TASK TO CARRY OUT: Reproduce the data word for word, keeping every line complete.

*** AVAILABLE DATA ***

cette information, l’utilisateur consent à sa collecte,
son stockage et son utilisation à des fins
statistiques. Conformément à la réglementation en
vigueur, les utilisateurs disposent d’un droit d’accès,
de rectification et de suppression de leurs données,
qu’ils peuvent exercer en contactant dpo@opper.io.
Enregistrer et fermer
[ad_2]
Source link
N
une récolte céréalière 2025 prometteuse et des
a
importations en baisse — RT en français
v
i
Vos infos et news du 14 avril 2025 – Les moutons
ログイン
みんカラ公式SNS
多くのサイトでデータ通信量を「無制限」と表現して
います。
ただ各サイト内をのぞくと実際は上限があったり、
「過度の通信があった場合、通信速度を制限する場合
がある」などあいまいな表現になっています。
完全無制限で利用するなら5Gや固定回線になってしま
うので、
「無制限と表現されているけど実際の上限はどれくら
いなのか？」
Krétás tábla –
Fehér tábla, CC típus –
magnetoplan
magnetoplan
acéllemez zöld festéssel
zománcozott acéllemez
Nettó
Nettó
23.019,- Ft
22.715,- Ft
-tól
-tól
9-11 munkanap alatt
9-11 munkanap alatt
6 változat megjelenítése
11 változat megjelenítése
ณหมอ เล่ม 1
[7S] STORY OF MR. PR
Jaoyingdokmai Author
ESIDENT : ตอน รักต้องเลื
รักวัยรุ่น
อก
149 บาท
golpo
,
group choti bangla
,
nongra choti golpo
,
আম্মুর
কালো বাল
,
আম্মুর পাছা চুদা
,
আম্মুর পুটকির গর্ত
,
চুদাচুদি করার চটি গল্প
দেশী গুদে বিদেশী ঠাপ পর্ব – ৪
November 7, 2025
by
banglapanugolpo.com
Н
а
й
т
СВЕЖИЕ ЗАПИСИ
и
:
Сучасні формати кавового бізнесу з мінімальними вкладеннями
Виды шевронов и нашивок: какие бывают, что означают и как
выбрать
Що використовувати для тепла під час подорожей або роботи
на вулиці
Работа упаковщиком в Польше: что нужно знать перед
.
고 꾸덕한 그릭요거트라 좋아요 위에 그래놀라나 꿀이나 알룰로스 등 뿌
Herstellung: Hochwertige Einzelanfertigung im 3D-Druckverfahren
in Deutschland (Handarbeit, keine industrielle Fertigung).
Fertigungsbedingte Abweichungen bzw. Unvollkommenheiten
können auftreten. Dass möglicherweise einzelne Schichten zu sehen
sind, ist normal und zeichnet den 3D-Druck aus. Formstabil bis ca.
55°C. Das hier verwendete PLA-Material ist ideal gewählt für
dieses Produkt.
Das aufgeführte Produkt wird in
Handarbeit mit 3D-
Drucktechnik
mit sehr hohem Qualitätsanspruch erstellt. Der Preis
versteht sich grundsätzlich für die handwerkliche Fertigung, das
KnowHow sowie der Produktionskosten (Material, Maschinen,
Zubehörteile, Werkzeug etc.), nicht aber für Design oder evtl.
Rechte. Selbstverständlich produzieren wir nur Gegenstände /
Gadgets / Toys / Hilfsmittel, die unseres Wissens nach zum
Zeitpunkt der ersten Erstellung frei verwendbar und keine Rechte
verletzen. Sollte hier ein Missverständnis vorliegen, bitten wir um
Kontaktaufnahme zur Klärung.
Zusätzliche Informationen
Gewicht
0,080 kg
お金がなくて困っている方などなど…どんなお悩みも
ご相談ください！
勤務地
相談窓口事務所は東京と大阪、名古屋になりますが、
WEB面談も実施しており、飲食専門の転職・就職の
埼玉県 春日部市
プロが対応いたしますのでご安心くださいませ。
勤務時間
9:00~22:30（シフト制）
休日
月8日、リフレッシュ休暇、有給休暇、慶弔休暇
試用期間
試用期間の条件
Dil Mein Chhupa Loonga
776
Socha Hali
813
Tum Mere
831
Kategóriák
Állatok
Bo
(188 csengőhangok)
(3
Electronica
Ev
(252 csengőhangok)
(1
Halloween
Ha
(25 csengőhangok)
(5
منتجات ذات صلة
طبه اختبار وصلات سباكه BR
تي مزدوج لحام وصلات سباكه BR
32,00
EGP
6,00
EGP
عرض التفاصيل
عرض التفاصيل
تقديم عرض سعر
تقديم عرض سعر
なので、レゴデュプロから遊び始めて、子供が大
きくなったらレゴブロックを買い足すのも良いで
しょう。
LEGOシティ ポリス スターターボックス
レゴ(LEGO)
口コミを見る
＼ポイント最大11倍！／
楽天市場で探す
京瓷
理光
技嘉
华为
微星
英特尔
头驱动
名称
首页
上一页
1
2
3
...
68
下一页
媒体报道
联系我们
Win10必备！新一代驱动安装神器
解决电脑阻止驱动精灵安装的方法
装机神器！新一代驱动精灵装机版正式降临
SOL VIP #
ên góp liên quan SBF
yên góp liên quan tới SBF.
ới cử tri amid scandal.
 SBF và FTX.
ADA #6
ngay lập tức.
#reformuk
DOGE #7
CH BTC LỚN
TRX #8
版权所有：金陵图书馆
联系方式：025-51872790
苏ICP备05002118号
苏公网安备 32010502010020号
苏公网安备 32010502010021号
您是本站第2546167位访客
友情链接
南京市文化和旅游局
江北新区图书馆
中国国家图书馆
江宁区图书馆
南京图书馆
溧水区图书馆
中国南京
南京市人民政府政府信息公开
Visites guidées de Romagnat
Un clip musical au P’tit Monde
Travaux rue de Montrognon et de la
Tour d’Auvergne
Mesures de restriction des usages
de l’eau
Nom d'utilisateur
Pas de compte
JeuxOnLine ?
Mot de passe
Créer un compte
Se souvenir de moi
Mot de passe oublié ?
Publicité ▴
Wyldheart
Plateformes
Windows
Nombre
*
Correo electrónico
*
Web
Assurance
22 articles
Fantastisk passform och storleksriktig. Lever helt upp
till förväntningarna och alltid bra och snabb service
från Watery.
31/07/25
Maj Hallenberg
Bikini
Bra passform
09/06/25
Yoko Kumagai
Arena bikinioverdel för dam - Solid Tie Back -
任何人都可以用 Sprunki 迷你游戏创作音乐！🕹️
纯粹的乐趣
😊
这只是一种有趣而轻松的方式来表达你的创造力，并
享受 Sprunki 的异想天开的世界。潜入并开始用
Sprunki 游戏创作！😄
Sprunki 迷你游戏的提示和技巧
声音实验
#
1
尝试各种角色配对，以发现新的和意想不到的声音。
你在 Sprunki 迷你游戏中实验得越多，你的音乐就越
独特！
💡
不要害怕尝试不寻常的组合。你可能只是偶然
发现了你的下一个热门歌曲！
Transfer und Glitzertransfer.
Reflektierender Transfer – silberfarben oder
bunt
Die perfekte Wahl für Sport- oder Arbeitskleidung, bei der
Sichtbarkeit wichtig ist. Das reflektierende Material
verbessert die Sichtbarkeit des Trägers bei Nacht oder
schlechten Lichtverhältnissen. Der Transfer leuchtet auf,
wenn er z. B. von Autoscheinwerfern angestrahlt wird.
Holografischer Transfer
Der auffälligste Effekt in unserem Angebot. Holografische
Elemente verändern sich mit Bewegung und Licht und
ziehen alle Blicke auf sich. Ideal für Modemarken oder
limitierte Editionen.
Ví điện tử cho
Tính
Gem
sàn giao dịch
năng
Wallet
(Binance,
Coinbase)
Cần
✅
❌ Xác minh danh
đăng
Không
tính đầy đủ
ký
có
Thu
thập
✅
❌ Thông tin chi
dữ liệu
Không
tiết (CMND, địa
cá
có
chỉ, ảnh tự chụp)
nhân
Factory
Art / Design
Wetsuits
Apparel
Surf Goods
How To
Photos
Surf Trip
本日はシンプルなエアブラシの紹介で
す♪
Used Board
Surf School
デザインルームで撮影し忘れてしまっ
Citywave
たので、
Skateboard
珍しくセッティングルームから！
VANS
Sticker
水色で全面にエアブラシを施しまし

*** End of AVAILABLE DATA ***

EXPECTED ANSWER:
cette information, l’utilisateur consent à sa collecte,
son stockage et son utilisation à des fins
statistiques. Conformément à la réglementation en
vigueur, les utilisateurs disposent d’un droit d’accès,
de rectification et de suppression de leurs données,
qu’ils peuvent exercer en contactant dpo@opper.io.
Enregistrer et fermer
[ad_2]
Source link
N
une récolte céréalière 2025 prometteuse et des
a
importations en baisse — RT en français
v
i
Vos infos et news du 14 avril 2025 – Les moutons
ログイン
みんカラ公式SNS
多くのサイトでデータ通信量を「無制限」と表現して
います。
ただ各サイト内をのぞくと実際は上限があったり、
「過度の通信があった場合、通信速度を制限する場合
がある」などあいまいな表現になっています。
完全無制限で利用するなら5Gや固定回線になってしま
うので、
「無制限と表現されているけど実際の上限はどれくら
いなのか？」
Krétás tábla –
Fehér tábla, CC típus –
magnetoplan
magnetoplan
acéllemez zöld festéssel
zománcozott acéllemez
Nettó
Nettó
23.019,- Ft
22.715,- Ft
-tól
-tól
9-11 munkanap alatt
9-11 munkanap alatt
6 változat megjelenítése
11 változat megjelenítése
ณหมอ เล่ม 1
[7S] STORY OF MR. PR
Jaoyingdokmai Author
ESIDENT : ตอน รักต้องเลื
รักวัยรุ่น
อก
149 บาท
golpo
,
group choti bangla
,
nongra choti golpo
,
আম্মুর
কালো বাল
,
আম্মুর পাছা চুদা
,
আম্মুর পুটকির গর্ত
,
চুদাচুদি করার চটি গল্প
দেশী গুদে বিদেশী ঠাপ পর্ব – ৪
November 7, 2025
by
banglapanugolpo.com
Н
а
й
т
СВЕЖИЕ ЗАПИСИ
и
:
Сучасні формати кавового бізнесу з мінімальними вкладеннями
Виды шевронов и нашивок: какие бывают, что означают и как
выбрать
Що використовувати для тепла під час подорожей або роботи
на вулиці
Работа упаковщиком в Польше: что нужно знать перед
.
고 꾸덕한 그릭요거트라 좋아요 위에 그래놀라나 꿀이나 알룰로스 등 뿌
Herstellung: Hochwertige Einzelanfertigung im 3D-Druckverfahren
in Deutschland (Handarbeit, keine industrielle Fertigung).
Fertigungsbedingte Abweichungen bzw. Unvollkommenheiten
können auftreten. Dass möglicherweise einzelne Schichten zu sehen
sind, ist normal und zeichnet den 3D-Druck aus. Formstabil bis ca.
55°C. Das hier verwendete PLA-Material ist ideal gewählt für
dieses Produkt.
Das aufgeführte Produkt wird in
Handarbeit mit 3D-
Drucktechnik
mit sehr hohem Qualitätsanspruch erstellt. Der Preis
versteht sich grundsätzlich für die handwerkliche Fertigung, das
KnowHow sowie der Produktionskosten (Material, Maschinen,
Zubehörteile, Werkzeug etc.), nicht aber für Design oder evtl.
Rechte. Selbstverständlich produzieren wir nur Gegenstände /
Gadgets / Toys / Hilfsmittel, die unseres Wissens nach zum
Zeitpunkt der ersten Erstellung frei verwendbar und keine Rechte
verletzen. Sollte hier ein Missverständnis vorliegen, bitten wir um
Kontaktaufnahme zur Klärung.
Zusätzliche Informationen
Gewicht
0,080 kg
お金がなくて困っている方などなど…どんなお悩みも
ご相談ください！
勤務地
相談窓口事務所は東京と大阪、名古屋になりますが、
WEB面談も実施しており、飲食専門の転職・就職の
埼玉県 春日部市
プロが対応いたしますのでご安心くださいませ。
勤務時間
9:00~22:30（シフト制）
休日
月8日、リフレッシュ休暇、有給休暇、慶弔休暇
試用期間
試用期間の条件
Dil Mein Chhupa Loonga
776
Socha Hali
813
Tum Mere
831
Kategóriák
Állatok
Bo
(188 csengőhangok)
(3
Electronica
Ev
(252 csengőhangok)
(1
Halloween
Ha
(25 csengőhangok)
(5
منتجات ذات صلة
طبه اختبار وصلات سباكه BR
تي مزدوج لحام وصلات سباكه BR
32,00
EGP
6,00
EGP
عرض التفاصيل
عرض التفاصيل
تقديم عرض سعر
تقديم عرض سعر
なので、レゴデュプロから遊び始めて、子供が大
きくなったらレゴブロックを買い足すのも良いで
しょう。
LEGOシティ ポリス スターターボックス
レゴ(LEGO)
口コミを見る
＼ポイント最大11倍！／
楽天市場で探す
京瓷
理光
技嘉
华为
微星
英特尔
头驱动
名称
首页
上一页
1
2
3
...
68
下一页
媒体报道
联系我们
Win10必备！新一代驱动安装神器
解决电脑阻止驱动精灵安装的方法
装机神器！新一代驱动精灵装机版正式降临
SOL VIP #
ên góp liên quan SBF
yên góp liên quan tới SBF.
ới cử tri amid scandal.
 SBF và FTX.
ADA #6
ngay lập tức.
#reformuk
DOGE #7
CH BTC LỚN
TRX #8
版权所有：金陵图书馆
联系方式：025-51872790
苏ICP备05002118号
苏公网安备 32010502010020号
苏公网安备 32010502010021号
您是本站第2546167位访客
友情链接
南京市文化和旅游局
江北新区图书馆
中国国家图书馆
江宁区图书馆
南京图书馆
溧水区图书馆
中国南京
南京市人民政府政府信息公开
Visites guidées de Romagnat
Un clip musical au P’tit Monde
Travaux rue de Montrognon et de la
Tour d’Auvergne
Mesures de restriction des usages
de l’eau
Nom d'utilisateur
Pas de compte
JeuxOnLine ?
Mot de passe
Créer un compte
Se souvenir de moi
Mot de passe oublié ?
Publicité ▴
Wyldheart
Plateformes
Windows
Nombre
*
Correo electrónico
*
Web
Assurance
22 articles
Fantastisk passform och storleksriktig. Lever helt upp
till förväntningarna och alltid bra och snabb service
från Watery.
31/07/25
Maj Hallenberg
Bikini
Bra passform
09/06/25
Yoko Kumagai
Arena bikinioverdel för dam - Solid Tie Back -
任何人都可以用 Sprunki 迷你游戏创作音乐！🕹️
纯粹的乐趣
😊
这只是一种有趣而轻松的方式来表达你的创造力，并
享受 Sprunki 的异想天开的世界。潜入并开始用
Sprunki 游戏创作！😄
Sprunki 迷你游戏的提示和技巧
声音实验
#
1
尝试各种角色配对，以发现新的和意想不到的声音。
你在 Sprunki 迷你游戏中实验得越多，你的音乐就越
独特！
💡
不要害怕尝试不寻常的组合。你可能只是偶然
发现了你的下一个热门歌曲！
Transfer und Glitzertransfer.
Reflektierender Transfer – silberfarben oder
bunt
Die perfekte Wahl für Sport- oder Arbeitskleidung, bei der
Sichtbarkeit wichtig ist. Das reflektierende Material
verbessert die Sichtbarkeit des Trägers bei Nacht oder
schlechten Lichtverhältnissen. Der Transfer leuchtet auf,
wenn er z. B. von Autoscheinwerfern angestrahlt wird.
Holografischer Transfer
Der auffälligste Effekt in unserem Angebot. Holografische
Elemente verändern sich mit Bewegung und Licht und
ziehen alle Blicke auf sich. Ideal für Modemarken oder
limitierte Editionen.
Ví điện tử cho
Tính
Gem
sàn giao dịch
năng
Wallet
(Binance,
Coinbase)
Cần
✅
❌ Xác minh danh
đăng
Không
tính đầy đủ
ký
có
Thu
thập
✅
❌ Thông tin chi
dữ liệu
Không
tiết (CMND, địa
cá
có
chỉ, ảnh tự chụp)
nhân
Factory
Art / Design
Wetsuits
Apparel
Surf Goods
How To
Photos
Surf Trip
本日はシンプルなエアブラシの紹介で
す♪
Used Board
Surf School
デザインルームで撮影し忘れてしまっ
Citywave
たので、
Skateboard
珍しくセッティングルームから！
VANS
Sticker
水色で全面にエアブラシを施しまし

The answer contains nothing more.